**TASK DETAILS:**
Exactly what is written in the records below should be returned, minus the images.

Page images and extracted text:
╔══

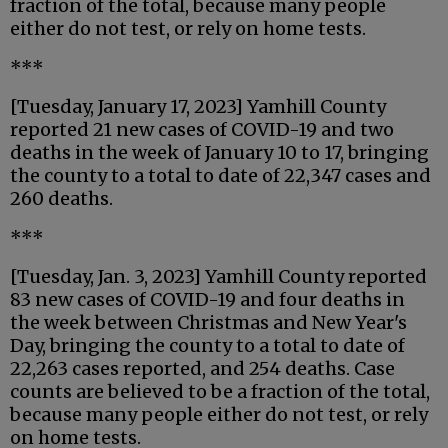
fraction of the total, because many people
either do not test, or rely on home tests.
***
[Tuesday, January 17, 2023] Yamhill County
reported 21 new cases of COVID-19 and two
deaths in the week of January 10 to 17, bringing
the county to a total to date of 22,347 cases and
260 deaths.
***
[Tuesday, Jan. 3, 2023] Yamhill County reported
83 new cases of COVID-19 and four deaths in
the week between Christmas and New Year's
Day, bringing the county to a total to date of
22,263 cases reported, and 254 deaths. Case
counts are believed to be a fraction of the total,
because many people either do not test, or rely
on home tests.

╚══

**OUTPUT BELOW:**
fraction of the total, because many people
either do not test, or rely on home tests.
***
[Tuesday, January 17, 2023] Yamhill County
reported 21 new cases of COVID-19 and two
deaths in the week of January 10 to 17, bringing
the county to a total to date of 22,347 cases and
260 deaths.
***
[Tuesday, Jan. 3, 2023] Yamhill County reported
83 new cases of COVID-19 and four deaths in
the week between Christmas and New Year's
Day, bringing the county to a total to date of
22,263 cases reported, and 254 deaths. Case
counts are believed to be a fraction of the total,
because many people either do not test, or rely
on home tests.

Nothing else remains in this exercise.